What this task involves → Would you output the entries below only from the line containing "Environment" through the line containing "rights reserved. |", exactly as they stand and with both ends included?

Data for the task →

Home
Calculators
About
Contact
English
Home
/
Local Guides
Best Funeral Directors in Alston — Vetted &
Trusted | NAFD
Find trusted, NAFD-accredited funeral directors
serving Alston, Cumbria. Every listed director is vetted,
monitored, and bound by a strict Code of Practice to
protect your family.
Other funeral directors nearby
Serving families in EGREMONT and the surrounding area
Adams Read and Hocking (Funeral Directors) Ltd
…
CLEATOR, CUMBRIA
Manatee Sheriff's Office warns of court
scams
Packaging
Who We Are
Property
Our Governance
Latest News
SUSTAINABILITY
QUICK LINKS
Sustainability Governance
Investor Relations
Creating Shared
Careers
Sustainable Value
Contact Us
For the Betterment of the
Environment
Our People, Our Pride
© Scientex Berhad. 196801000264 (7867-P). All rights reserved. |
* * *
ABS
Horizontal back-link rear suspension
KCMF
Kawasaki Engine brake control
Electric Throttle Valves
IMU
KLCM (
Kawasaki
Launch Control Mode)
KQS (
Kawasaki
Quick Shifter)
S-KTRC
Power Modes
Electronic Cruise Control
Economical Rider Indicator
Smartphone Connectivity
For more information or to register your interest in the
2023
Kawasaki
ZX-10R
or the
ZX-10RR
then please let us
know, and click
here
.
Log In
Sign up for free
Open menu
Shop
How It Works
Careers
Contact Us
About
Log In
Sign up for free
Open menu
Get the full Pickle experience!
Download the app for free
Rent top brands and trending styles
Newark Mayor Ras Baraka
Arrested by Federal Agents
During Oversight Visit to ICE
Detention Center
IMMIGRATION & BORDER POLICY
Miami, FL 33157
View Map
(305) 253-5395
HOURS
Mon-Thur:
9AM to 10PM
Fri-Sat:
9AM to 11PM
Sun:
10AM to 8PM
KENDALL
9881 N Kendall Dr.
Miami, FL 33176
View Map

Your response →
Environment
Our People, Our Pride
© Scientex Berhad. 196801000264 (7867-P). All rights reserved. |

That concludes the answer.